That moment when you feel like breaking down and crying because emotionally shit just isn't going right. And while you're starting to more and more be plagued with thoughts of taking your life away, you're not selfish enough to go through with it. Who'll take care of my cat? She'd be alone without me. I'm not selfish enough to take my own life, I guess that's a good thing. But what's going on with me? Why, after all this time, has the thought even entered my mind?
And I'm like... I don't even know who to turn to. I can't bother my bestie, 'cause he has his own flusters to deal with..I like how he can rely on his "disorders" to back him up... "oh, I'm like this because of such and such", it's like an exit route. "I can't make these things better because it's part of my disorder's description."
I've never been diagnosed with anything, I've also never been treated for anything. Does that mean I don't have issues? Not everyone spends their life being sent to shrinks to "know what's wrong" just 'cause some people can't afford it, doesn't mean they don't have their own issues to deal with. I don't know, sometimes I feel like, the fact that I'm not diagnosed with anything, I'm not allowed to feel the same way. It's like saying what I've lived through is worth shit because there's not this doctor's certificate pinned to it.
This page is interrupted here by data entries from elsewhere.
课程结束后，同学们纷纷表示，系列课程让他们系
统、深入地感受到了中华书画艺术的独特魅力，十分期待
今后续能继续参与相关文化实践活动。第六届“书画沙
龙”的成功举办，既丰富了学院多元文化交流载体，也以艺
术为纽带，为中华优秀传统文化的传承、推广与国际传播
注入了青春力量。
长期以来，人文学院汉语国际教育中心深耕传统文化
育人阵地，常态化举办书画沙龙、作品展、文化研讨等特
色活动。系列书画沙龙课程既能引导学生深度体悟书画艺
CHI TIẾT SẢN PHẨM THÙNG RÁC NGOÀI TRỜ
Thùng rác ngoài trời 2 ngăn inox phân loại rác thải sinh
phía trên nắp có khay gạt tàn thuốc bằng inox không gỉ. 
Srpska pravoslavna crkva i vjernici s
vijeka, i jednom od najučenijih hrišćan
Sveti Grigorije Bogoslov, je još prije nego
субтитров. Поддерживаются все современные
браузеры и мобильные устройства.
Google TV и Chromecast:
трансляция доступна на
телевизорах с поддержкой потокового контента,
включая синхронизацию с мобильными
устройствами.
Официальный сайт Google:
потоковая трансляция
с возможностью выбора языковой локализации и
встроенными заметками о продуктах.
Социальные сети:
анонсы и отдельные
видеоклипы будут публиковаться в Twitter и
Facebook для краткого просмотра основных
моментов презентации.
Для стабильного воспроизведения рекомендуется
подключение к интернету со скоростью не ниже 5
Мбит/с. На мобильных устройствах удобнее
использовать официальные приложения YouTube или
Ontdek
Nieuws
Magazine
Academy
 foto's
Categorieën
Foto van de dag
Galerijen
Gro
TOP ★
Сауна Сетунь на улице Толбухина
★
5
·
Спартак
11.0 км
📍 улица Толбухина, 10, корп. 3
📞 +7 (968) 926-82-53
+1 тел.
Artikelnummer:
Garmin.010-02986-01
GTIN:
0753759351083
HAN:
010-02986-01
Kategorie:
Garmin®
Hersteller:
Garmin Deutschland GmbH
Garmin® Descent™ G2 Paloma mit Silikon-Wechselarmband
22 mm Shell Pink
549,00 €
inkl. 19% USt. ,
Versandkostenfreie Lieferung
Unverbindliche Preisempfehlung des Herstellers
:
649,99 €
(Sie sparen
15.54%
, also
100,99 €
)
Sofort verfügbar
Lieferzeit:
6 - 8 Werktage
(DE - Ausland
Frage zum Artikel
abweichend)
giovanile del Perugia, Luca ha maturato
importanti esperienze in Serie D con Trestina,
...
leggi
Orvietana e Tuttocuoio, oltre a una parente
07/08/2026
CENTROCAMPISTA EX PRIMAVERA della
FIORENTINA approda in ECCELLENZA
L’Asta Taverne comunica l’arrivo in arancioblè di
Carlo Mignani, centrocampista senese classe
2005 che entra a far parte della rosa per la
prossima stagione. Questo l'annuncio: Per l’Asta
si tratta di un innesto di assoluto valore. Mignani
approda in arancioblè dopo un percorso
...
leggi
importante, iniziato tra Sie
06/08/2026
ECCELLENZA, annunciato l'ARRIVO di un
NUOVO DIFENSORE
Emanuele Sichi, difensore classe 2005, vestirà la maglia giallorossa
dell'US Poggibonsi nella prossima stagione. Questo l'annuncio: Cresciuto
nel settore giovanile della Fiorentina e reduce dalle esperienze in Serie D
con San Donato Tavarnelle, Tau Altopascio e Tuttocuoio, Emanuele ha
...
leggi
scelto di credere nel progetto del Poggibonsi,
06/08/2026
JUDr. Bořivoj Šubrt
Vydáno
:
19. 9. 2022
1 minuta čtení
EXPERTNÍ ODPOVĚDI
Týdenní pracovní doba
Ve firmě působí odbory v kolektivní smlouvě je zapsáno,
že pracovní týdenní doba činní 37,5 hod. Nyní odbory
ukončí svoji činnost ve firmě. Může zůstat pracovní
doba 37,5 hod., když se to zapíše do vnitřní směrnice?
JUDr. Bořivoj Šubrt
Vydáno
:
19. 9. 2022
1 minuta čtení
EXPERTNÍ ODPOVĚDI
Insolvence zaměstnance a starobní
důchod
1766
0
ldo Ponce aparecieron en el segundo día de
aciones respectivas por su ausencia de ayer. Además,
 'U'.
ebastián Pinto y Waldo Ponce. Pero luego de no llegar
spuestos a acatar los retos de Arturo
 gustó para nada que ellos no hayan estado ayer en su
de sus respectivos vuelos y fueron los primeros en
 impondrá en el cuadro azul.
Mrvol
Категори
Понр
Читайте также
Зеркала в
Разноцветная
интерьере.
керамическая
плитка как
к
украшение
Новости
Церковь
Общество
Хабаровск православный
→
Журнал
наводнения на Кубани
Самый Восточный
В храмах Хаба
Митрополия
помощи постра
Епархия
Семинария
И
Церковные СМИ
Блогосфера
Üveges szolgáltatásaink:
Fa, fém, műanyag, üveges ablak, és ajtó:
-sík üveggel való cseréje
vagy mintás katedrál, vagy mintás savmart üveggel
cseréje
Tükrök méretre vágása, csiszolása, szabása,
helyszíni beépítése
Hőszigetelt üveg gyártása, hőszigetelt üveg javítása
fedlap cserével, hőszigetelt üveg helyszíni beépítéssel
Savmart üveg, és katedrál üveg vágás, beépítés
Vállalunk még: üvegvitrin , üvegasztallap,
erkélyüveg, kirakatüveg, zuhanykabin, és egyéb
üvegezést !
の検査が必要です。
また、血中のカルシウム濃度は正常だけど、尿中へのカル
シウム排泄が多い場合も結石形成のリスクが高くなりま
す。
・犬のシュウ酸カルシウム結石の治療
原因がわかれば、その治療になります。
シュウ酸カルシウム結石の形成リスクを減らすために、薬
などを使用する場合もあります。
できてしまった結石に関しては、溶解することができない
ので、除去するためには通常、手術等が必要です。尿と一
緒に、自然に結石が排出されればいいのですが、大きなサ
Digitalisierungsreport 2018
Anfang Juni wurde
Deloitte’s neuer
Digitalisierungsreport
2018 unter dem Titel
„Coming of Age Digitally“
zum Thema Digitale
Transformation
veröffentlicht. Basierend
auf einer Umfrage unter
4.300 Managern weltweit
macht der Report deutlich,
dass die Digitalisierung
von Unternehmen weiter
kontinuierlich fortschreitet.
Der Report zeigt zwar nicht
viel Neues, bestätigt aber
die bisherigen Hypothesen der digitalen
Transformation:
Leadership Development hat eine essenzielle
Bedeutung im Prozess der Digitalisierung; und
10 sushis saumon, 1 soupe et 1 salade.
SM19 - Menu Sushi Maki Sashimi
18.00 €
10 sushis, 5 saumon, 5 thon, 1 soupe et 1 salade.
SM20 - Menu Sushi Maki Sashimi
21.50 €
On the other hand, I'm glad I have nothing with a doctor's certificate pinned to it...because I know myself. If I were to have something pinned, I'd accept it as fact, something that cannot be changed and then probably wallow in self-pity. At least this way, I can say, nothing is for certain, I might not actually be this bad...there's something I can do, for sure!
I still get depressed, more and more commonly so, but I don't want to stay that way. A friend told me that my bestie isn't good for me. Not that he's not a good friend, but because he's so negative, that's not good for me and is what's bringing me down..I'm not sure if that's true. I have noticed some changes in me, like my tolerance level and patience going down... but to a certain point, that's been beneficial, because I was too lenient before. Always patient, overly tolerant, even if my being was trampled upon. I think I just need to find a common ground.
I can't help feeling SO frustrated lately. I'm emotionally drained. I'm still battling with things, but I'm brushing things under a rug, so that I can help others out with their problems. Trying to reassure people that their dream job IS in fact a possibility, that they should keep their hopes up, because they have great chances of getting in. At least they KNOW what they want! Look at me! I have no clue, but feel that I should at least have an idea. I thought I did, but it was shot down by someone who should be behind me? Supporting me, giving me hope for what I want..only, I don't have anyone like that. If I want to work for something, I can't look to others to chide me along or root for me.. It's me, on my own. It's stressful and draining to have to up some else's morale but to had no one on the side to help me out. I feel like I'm struggling and drowning myself but nobody wants to help me. They'll take my hand and start to pull but then all of a sudden, the roles are reversed...and there I am, once again, doing the pulling up. My feelings, my emotions, my struggles brushed aside as if they didn't matter. But they do.. and they linger there.. to when I'm alone again, to engulf me once more and drag me down.